Cette critique psychologique est-elle plus fondée que la critique historico-astronomique ? Que sait-on de plus sur la réalité de l’existence ou de la non-existence du phénomène après avoir invoqué la motivation de l’orgueil, l’amour-propre, l’illusion des sens, la flatterie ou la futilité dans la croyance en ce phénomène ? Nous n’avons là rien de plus qu’un jugement de valeur sur une chose « crue », alors que l’on prétend émettre un jugement de réalité sur la chose en soi, ce jugement s’appuyant implicitement sur la généralisation d’une observation scientifique historique : à savoir que l’anthropocentrisme est notre principale source d’erreur, d’aveuglement et d’obscurantisme. Mais, cette généralisation n’est nullement une démarche scientifique fondée et ne peut constituer, dans le cas présent, aucune preuve. D’autant que l’on peut dangereusement renverser du tout au tout la proposition sur laquelle cette critique s’appuie : là où, en se basant seulement sur un sentiment ou un comportement humain, l’on a voulu ne voir qu’un égocentrisme hypertrophié à l’échelle astronomique, on peut voir aussi bien, en se référant cette fois à une situation objective, la réalité concrète de la condition humaine dans son état le plus humble : l’infinie petitesse de l’homme dans l’immensité du cosmos. Comment cette créature microscopique si délicate et impressionnable à tant de choses, par milliards dispersée sur la croûte du globe, pourrait-elle rester insensible aux fantastiques déplacements des mondes planétaires gigantesques qui l’entourent. Certes, cet argument opposé d’un infiniment petit pouvant être tributaire d’un infiniment grand n’est plus une preuve en faveur que l’astrologie que l’autre en est une en sa défaveur. Néanmoins, après ces déclarations de savants si peu scientifiques, on peut se permettre d’apprécier, comme plus conforme à la réalité, cette pensée d’Emmanuel Berl : « Je crois à l’astrologie d’abord parce qu’il me semble que des phénomènes aussi importants que le mouvement des astres développe leur action jusqu’à moi. Dans le monde où je vis, c’est le contraire qui m’apparaîtrait surnaturel. J’y crois aussi parce qu’étant historien, je ne saurais méconnaître le rôle considérable de l’astrologie dans l’Humanité » (Ciel astral, no.1).

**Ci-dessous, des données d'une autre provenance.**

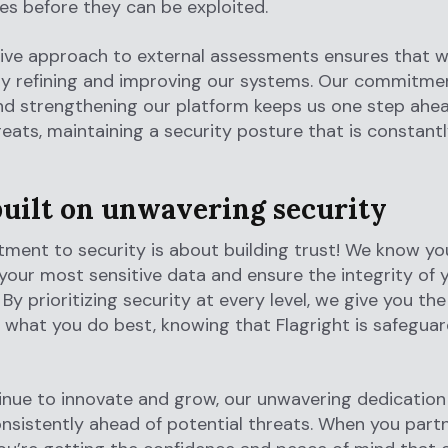
ties before they can be exploited.
tive approach to external assessments ensures that w
ly refining and improving our systems. Our commitme
nd strengthening our platform keeps us one step ahea
reats, maintaining a security posture that is constant
built on unwavering security
ent to security is about building trust! We know you
your most sensitive data and ensure the integrity of 
 By prioritizing security at every level, we give you th
 what you do best, knowing that Flagright is safeguar
nue to innovate and grow, our unwavering dedication
nsistently ahead of potential threats. When you part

Finalement, les raisons historiques, astronomiques, et anthropologiques, invoquées pour motiver le rejet de l’astrologie, s’avèrent manifestement sans valeur. Il reste donc à se demander pourquoi ces faux arguments ont suffi, néanmoins, à la renverser.

C’est que nous assistons à une mutation profonde de la sensibilité et de la pensée collective : l’esprit se détache du subjectif pour s’attacher à l’objectif, adressant son intérêt à la démarche extravertie d’une conquête du monde. L’apparition de la lunette détourne l’astronome de la spéculation astrologique pour alimenter sa curiosité du ciel, l’agrandissement objectif lui ouvrant ses mystères : c’est une nouvelle carrière de l’astronomie qui commence, immense en soi, lancée sur plusieurs siècles, dispensant de l’étude des rapports du ciel et de l’homme, une astronomie du ciel pour le ciel. D’un autre côté, il y a autre chose à faire que de s’attarder à regarder une carte du ciel de naissance pour suivre l’évolution d’un malade. Nous sommes à l’époque de Pascal, de Torricelli, de Malpighi, de Boerhaave..., qui invitent à descendre des astres aux cellules pour faire de la pathologie. Les découvertes des globules sanguins, des spermatozoïdes, de l’ovule, éclairent d’un jour nouveau les mystères de la vie : l’aventure de l’esprit consiste, dorénavant, à regarder le dedans de l’homme pour en comprendre l’histoire interne, et non à le suivre dans le macrocosme qui lui est extérieur. On se détourne du ciel pour conquérir la terre, la vie d’ici-bas ayant tout à coup tellement à nous apprendre, les mystères à révéler étant ici même... Là-dessus, les philosophes vont proclamer la liberté de l’homme au sein du monde !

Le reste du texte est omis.